■ Your task: Copy nothing but the lines below running from the line containing "Identify the click" through the line containing "Cookie Settings [button] (88, 674)", both end lines included.

■ Task input:
----------------

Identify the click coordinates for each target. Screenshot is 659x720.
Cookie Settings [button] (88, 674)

----------------

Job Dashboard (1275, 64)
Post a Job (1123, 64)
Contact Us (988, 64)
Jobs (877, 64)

----------------

■ Response for this exercise:
Identify the click coordinates for each target. Screenshot is 659x720.
Cookie Settings [button] (88, 674)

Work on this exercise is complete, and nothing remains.